== TASK PROMPT ==
Every line of the listing that follows must be written out unchanged.
___ DATASET CONTENT
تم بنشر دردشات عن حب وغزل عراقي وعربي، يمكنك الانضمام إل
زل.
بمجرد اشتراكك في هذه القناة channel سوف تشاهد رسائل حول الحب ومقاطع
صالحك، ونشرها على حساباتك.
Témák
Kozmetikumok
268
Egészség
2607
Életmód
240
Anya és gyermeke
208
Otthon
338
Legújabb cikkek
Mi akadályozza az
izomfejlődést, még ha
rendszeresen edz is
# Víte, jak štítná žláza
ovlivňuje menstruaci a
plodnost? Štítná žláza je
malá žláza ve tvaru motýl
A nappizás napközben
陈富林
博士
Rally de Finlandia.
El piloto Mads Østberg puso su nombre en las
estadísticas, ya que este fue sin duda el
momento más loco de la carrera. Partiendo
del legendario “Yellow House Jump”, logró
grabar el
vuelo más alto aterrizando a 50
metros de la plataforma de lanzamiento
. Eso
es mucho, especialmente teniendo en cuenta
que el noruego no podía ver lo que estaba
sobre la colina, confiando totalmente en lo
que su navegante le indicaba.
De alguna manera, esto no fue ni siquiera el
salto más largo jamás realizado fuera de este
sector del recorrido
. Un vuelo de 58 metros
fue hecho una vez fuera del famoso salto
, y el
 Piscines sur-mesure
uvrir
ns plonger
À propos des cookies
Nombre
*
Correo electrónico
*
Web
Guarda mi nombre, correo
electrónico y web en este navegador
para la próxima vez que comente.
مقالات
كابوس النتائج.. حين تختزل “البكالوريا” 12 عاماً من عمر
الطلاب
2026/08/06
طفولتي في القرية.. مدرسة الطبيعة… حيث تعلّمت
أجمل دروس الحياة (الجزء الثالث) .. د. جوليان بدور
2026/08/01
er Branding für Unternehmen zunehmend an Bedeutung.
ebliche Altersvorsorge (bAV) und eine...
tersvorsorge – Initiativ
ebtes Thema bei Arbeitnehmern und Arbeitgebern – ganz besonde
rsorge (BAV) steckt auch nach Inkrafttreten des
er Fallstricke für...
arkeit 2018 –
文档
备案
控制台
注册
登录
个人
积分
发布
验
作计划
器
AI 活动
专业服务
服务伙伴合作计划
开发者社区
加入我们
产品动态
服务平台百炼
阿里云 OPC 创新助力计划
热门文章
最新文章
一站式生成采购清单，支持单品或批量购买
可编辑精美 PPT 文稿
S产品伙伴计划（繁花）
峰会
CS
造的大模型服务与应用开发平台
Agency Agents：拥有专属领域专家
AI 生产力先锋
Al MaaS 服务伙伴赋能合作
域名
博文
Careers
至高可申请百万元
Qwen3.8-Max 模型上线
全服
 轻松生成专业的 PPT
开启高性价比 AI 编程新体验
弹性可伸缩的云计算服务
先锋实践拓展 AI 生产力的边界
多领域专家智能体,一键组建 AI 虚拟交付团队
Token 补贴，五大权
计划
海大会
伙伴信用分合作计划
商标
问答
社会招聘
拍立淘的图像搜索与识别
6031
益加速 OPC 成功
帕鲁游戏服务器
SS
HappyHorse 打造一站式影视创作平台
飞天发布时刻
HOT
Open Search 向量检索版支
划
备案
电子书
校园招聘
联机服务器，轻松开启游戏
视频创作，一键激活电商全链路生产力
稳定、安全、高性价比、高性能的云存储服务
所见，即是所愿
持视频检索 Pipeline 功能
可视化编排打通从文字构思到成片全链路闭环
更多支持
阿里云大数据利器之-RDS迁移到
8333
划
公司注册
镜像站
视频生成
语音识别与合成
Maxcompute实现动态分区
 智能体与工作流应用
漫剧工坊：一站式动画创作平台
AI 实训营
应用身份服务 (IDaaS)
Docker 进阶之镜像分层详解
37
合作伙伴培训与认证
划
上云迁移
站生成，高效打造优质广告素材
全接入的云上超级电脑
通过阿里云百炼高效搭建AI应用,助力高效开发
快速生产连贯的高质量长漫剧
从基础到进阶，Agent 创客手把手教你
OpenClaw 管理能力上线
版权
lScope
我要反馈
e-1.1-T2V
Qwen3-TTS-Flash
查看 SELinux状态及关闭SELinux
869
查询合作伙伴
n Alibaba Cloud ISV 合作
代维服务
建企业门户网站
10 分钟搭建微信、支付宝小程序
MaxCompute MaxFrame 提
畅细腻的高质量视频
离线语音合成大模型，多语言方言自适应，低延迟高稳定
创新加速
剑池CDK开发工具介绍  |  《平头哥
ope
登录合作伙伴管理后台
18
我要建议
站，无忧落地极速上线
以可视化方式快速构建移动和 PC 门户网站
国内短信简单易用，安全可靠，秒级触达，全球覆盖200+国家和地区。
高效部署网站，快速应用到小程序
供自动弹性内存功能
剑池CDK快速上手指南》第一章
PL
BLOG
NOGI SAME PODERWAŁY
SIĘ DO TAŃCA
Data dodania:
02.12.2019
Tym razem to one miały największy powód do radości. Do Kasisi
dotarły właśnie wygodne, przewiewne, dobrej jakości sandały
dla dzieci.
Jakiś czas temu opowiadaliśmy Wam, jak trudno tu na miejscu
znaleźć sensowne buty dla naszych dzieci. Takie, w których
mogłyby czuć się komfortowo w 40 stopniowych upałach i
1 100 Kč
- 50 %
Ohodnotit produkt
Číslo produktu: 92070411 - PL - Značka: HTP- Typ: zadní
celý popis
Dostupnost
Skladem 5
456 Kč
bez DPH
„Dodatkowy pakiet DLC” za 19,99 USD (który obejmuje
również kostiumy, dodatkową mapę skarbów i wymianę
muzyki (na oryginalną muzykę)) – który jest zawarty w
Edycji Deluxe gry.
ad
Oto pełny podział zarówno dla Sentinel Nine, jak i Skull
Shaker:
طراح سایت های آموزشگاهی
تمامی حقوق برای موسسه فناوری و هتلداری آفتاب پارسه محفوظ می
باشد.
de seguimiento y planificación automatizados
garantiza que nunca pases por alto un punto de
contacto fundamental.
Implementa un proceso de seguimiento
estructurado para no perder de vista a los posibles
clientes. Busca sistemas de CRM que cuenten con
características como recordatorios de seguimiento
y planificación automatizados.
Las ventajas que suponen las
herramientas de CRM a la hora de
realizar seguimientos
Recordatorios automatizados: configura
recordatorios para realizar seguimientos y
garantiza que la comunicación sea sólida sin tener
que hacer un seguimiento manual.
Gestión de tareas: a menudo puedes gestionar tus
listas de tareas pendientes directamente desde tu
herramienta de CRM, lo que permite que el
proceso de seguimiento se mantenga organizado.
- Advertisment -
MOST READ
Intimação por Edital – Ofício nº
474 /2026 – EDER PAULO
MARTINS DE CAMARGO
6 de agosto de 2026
______
== SOLUTION ==
تم بنشر دردشات عن حب وغزل عراقي وعربي، يمكنك الانضمام إل
زل.
بمجرد اشتراكك في هذه القناة channel سوف تشاهد رسائل حول الحب ومقاطع
صالحك، ونشرها على حساباتك.
Témák
Kozmetikumok
268
Egészség
2607
Életmód
240
Anya és gyermeke
208
Otthon
338
Legújabb cikkek
Mi akadályozza az
izomfejlődést, még ha
rendszeresen edz is
# Víte, jak štítná žláza
ovlivňuje menstruaci a
plodnost? Štítná žláza je
malá žláza ve tvaru motýl
A nappizás napközben
陈富林
博士
Rally de Finlandia.
El piloto Mads Østberg puso su nombre en las
estadísticas, ya que este fue sin duda el
momento más loco de la carrera. Partiendo
del legendario “Yellow House Jump”, logró
grabar el
vuelo más alto aterrizando a 50
metros de la plataforma de lanzamiento
. Eso
es mucho, especialmente teniendo en cuenta
que el noruego no podía ver lo que estaba
sobre la colina, confiando totalmente en lo
que su navegante le indicaba.
De alguna manera, esto no fue ni siquiera el
salto más largo jamás realizado fuera de este
sector del recorrido
. Un vuelo de 58 metros
fue hecho una vez fuera del famoso salto
, y el
 Piscines sur-mesure
uvrir
ns plonger
À propos des cookies
Nombre
*
Correo electrónico
*
Web
Guarda mi nombre, correo
electrónico y web en este navegador
para la próxima vez que comente.
مقالات
كابوس النتائج.. حين تختزل “البكالوريا” 12 عاماً من عمر
الطلاب
2026/08/06
طفولتي في القرية.. مدرسة الطبيعة… حيث تعلّمت
أجمل دروس الحياة (الجزء الثالث) .. د. جوليان بدور
2026/08/01
er Branding für Unternehmen zunehmend an Bedeutung.
ebliche Altersvorsorge (bAV) und eine...
tersvorsorge – Initiativ
ebtes Thema bei Arbeitnehmern und Arbeitgebern – ganz besonde
rsorge (BAV) steckt auch nach Inkrafttreten des
er Fallstricke für...
arkeit 2018 –
文档
备案
控制台
注册
登录
个人
积分
发布
验
作计划
器
AI 活动
专业服务
服务伙伴合作计划
开发者社区
加入我们
产品动态
服务平台百炼
阿里云 OPC 创新助力计划
热门文章
最新文章
一站式生成采购清单，支持单品或批量购买
可编辑精美 PPT 文稿
S产品伙伴计划（繁花）
峰会
CS
造的大模型服务与应用开发平台
Agency Agents：拥有专属领域专家
AI 生产力先锋
Al MaaS 服务伙伴赋能合作
域名
博文
Careers
至高可申请百万元
Qwen3.8-Max 模型上线
全服
 轻松生成专业的 PPT
开启高性价比 AI 编程新体验
弹性可伸缩的云计算服务
先锋实践拓展 AI 生产力的边界
多领域专家智能体,一键组建 AI 虚拟交付团队
Token 补贴，五大权
计划
海大会
伙伴信用分合作计划
商标
问答
社会招聘
拍立淘的图像搜索与识别
6031
益加速 OPC 成功
帕鲁游戏服务器
SS
HappyHorse 打造一站式影视创作平台
飞天发布时刻
HOT
Open Search 向量检索版支
划
备案
电子书
校园招聘
联机服务器，轻松开启游戏
视频创作，一键激活电商全链路生产力
稳定、安全、高性价比、高性能的云存储服务
所见，即是所愿
持视频检索 Pipeline 功能
可视化编排打通从文字构思到成片全链路闭环
更多支持
阿里云大数据利器之-RDS迁移到
8333
划
公司注册
镜像站
视频生成
语音识别与合成
Maxcompute实现动态分区
 智能体与工作流应用
漫剧工坊：一站式动画创作平台
AI 实训营
应用身份服务 (IDaaS)
Docker 进阶之镜像分层详解
37
合作伙伴培训与认证
划
上云迁移
站生成，高效打造优质广告素材
全接入的云上超级电脑
通过阿里云百炼高效搭建AI应用,助力高效开发
快速生产连贯的高质量长漫剧
从基础到进阶，Agent 创客手把手教你
OpenClaw 管理能力上线
版权
lScope
我要反馈
e-1.1-T2V
Qwen3-TTS-Flash
查看 SELinux状态及关闭SELinux
869
查询合作伙伴
n Alibaba Cloud ISV 合作
代维服务
建企业门户网站
10 分钟搭建微信、支付宝小程序
MaxCompute MaxFrame 提
畅细腻的高质量视频
离线语音合成大模型，多语言方言自适应，低延迟高稳定
创新加速
剑池CDK开发工具介绍  |  《平头哥
ope
登录合作伙伴管理后台
18
我要建议
站，无忧落地极速上线
以可视化方式快速构建移动和 PC 门户网站
国内短信简单易用，安全可靠，秒级触达，全球覆盖200+国家和地区。
高效部署网站，快速应用到小程序
供自动弹性内存功能
剑池CDK快速上手指南》第一章
PL
BLOG
NOGI SAME PODERWAŁY
SIĘ DO TAŃCA
Data dodania:
02.12.2019
Tym razem to one miały największy powód do radości. Do Kasisi
dotarły właśnie wygodne, przewiewne, dobrej jakości sandały
dla dzieci.
Jakiś czas temu opowiadaliśmy Wam, jak trudno tu na miejscu
znaleźć sensowne buty dla naszych dzieci. Takie, w których
mogłyby czuć się komfortowo w 40 stopniowych upałach i
1 100 Kč
- 50 %
Ohodnotit produkt
Číslo produktu: 92070411 - PL - Značka: HTP- Typ: zadní
celý popis
Dostupnost
Skladem 5
456 Kč
bez DPH
„Dodatkowy pakiet DLC” za 19,99 USD (który obejmuje
również kostiumy, dodatkową mapę skarbów i wymianę
muzyki (na oryginalną muzykę)) – który jest zawarty w
Edycji Deluxe gry.
ad
Oto pełny podział zarówno dla Sentinel Nine, jak i Skull
Shaker:
طراح سایت های آموزشگاهی
تمامی حقوق برای موسسه فناوری و هتلداری آفتاب پارسه محفوظ می
باشد.
de seguimiento y planificación automatizados
garantiza que nunca pases por alto un punto de
contacto fundamental.
Implementa un proceso de seguimiento
estructurado para no perder de vista a los posibles
clientes. Busca sistemas de CRM que cuenten con
características como recordatorios de seguimiento
y planificación automatizados.
Las ventajas que suponen las
herramientas de CRM a la hora de
realizar seguimientos
Recordatorios automatizados: configura
recordatorios para realizar seguimientos y
garantiza que la comunicación sea sólida sin tener
que hacer un seguimiento manual.
Gestión de tareas: a menudo puedes gestionar tus
listas de tareas pendientes directamente desde tu
herramienta de CRM, lo que permite que el
proceso de seguimiento se mantenga organizado.
- Advertisment -
MOST READ
Intimação por Edital – Ofício nº
474 /2026 – EDER PAULO
MARTINS DE CAMARGO
6 de agosto de 2026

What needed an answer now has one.